Questa scoperta, va detto, non sarebbe mai stata possibile senza il satellite Gaia dell’Agenzia Spaziale Europea. Gaia è un cartografo cosmico. Sta misurando con una precisione senza precedenti la posizione e, soprattutto, il movimento di quasi due miliardi di stelle.
​Analizzando l’ultimo set di dati, un team guidato da E. Poggio (dell’Istituto Nazionale di Astrofisica) ha esaminato 12 milioni di stelle giganti fino a decine di migliaia di anni luce di distanza.

Invece di guardare solo la loro posizione, hanno misurato la loro velocità verticale (Vz). È qui che hanno trovato l’anomalia. Le stelle non si muovono in modo piatto e ordinato. Stanno oscillando verticalmente, muovendosi su e giù rispetto al piano galattico.

Via lattea
Rappresentazione artistica del satellite Gaia dell’ESA che osserva la Via Lattea. Crediti: medialab ESA/ATG, ESA/Gaia/DPAC, A. Moitinho.

Un’onda attraverso le stelle

Quello che Gaia ha mappato è noto come “spirale di fase“. Per capirla, immaginate di dare un colpo secco a una ciotola piena di gelatina: la gelatina tremerà, con onde che si propagano dal centro verso l’esterno. La nostra galassia sta facendo la stessa cosa.

Non è un’onda di stelle che viaggiano insieme; è un’onda attraverso le stelle. È più simile alla “ola” in uno stadio: le singole stelle (gli spettatori) si muovono su e giù, ma l’onda viaggia attraverso la folla. Questa increspatura ci dice che la Via Lattea è stata “colpita” da qualcosa di massiccio.
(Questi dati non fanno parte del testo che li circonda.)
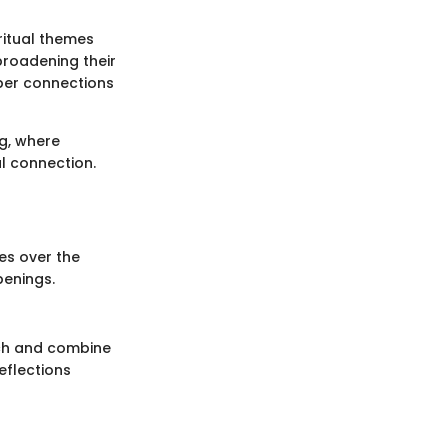
ritual themes
broadening their
per connections
ng, where
al connection.
es over the
penings.
ach and combine
eflections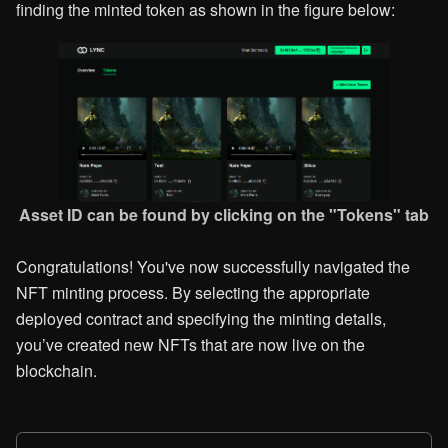
finding the minted token as shown in the figure below:
Asset ID can be found by clicking on the "Tokens" tab
Congratulations! You've now successfully navigated the
NFT minting process. By selecting the appropriate
deployed contract and specifying the minting details,
you’ve created new NFTs that are now live on the
blockchain.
L’indiziato principale (ma è un’ipotesi)

Questa perturbazione è coerente con l’eco di una collisione. L’indiziato più probabile è una galassia nana ben nota: la Galassia Nana del Sagittario.
​La nostra Via Lattea è una cannibale. Sta attivamente “mangiando” questa galassia più piccola, che l’ha attraversata più volte. L’ultimo grande impatto, avvenuto tra 300 e 900 milioni di anni fa, avrebbe agito come un sasso lanciato in uno stagno.

Cosa manca?

È importante notare che Sagittario è l’ipotesi più plausibile, non un fatto provato. Come sottolinea lo studio di Poggio, i dati provengono da stelle giganti (popolazioni giovanili), che riflettono il movimento del gas da cui sono nate. Sarà cruciale confermare questi movimenti anche nelle stelle più vecchie.
​La prova definitiva potrebbe arrivare presto. Gli astronomi attendono con ansia il prossimo Gaia Data Release 4, che fornirà dati ancora più precisi e forse la conferma definitiva di cosa, e quando, ha scosso la nostra galassia.

FONTI:

  1. ScienceAlert (2025). A Colossal Wave Is Rippling Through the Milky Way, Gaia Data Reveals.
  2. Poggio, E. et al. (2025). The Galactic disc in action space. Astronomy & Astrophysics.